11 Jan 2005 - 6:00pm
9 years ago
1 reply
671 reads
Dave Malouf
2005

I like Lada's outline.

I think another great way to work is just x-functionally.
This is something that has been working really wellf or me lately.

Design with your eye on the prize and let your developers tell you "No" for
all the possible reasons that they can say no.

What this leaves you with is the following:
1. You have communicated to your x-functional team (business, opps,
development, etc.) a vision of what is to come.

2. As Lada suggested, often designers under shoot the possibilities when we
consider technology too soon in the process.

3. It actually is a great x-functional team building exercise because the
developers feel engaged in the design process as opposed to having designs
handed to them over a wall.

4. If the x-functional team includes business/marketing types, you can get
their buy-in on designs which can be helpful in pushing resource
adjustments. ;)

I'm sure people can add even more to this list.

-- dave

Comments

11 Jan 2005 - 8:03pm
Lada Gorlenko
2004

DH> I think another great way to work is just x-functionally.

It's the same way :-)

DH> Design with your eye on the prize and let your developers tell you "No" for
DH> all the possible reasons that they can say no.

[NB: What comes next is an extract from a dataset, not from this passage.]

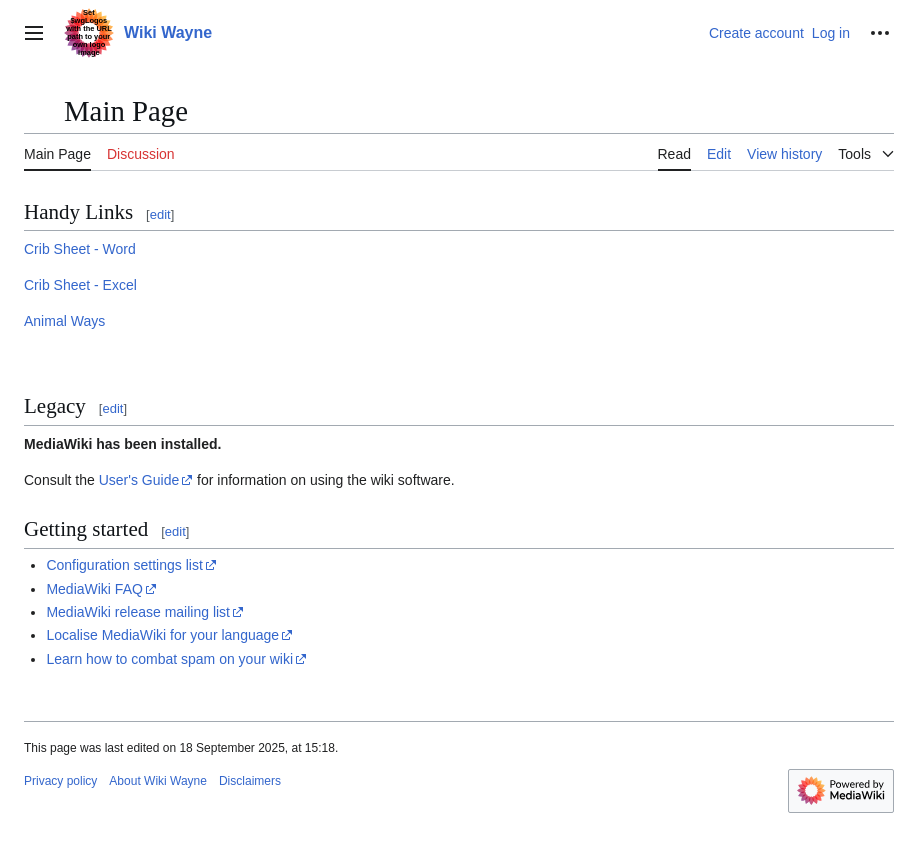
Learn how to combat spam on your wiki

Works only when design and development teams know each other well and
have respect and trust. In my case (large company, new development
team almost on every project), it has to be earned with every new team,
and one'd better filter hard "all the possible reasons that they can
say no" at the first encounter.

DH> What this leaves you with is the following:
DH> 1. You have communicated to your x-functional team (business, opps,
DH> development, etc.) a vision of what is to come.

DH> 2. As Lada suggested, often designers under shoot the possibilities when we
DH> consider technology too soon in the process.

DH> 3. It actually is a great x-functional team building exercise because the
DH> developers feel engaged in the design process as opposed to having designs
DH> handed to them over a wall.

DH> 4. If the x-functional team includes business/marketing types, you can get
DH> their buy-in on designs which can be helpful in pushing resource
DH> adjustments. ;)

5. It keeps you, the designer, on your toes, which may even result
in a better design (provoked, developers try hard to discover gaps
in what you tell them, too!).

On a personal note: when handled gracefully, it becomes foundation
of a long-term friendship:
6. It can shorten research time in future fool-proofing (two Senior
Developers from past projects are now my first contact points).
7. It may even bring you new work (in our company, developers get
assigned to projects before designers, and I now get often notified
of the vacancies by development teams).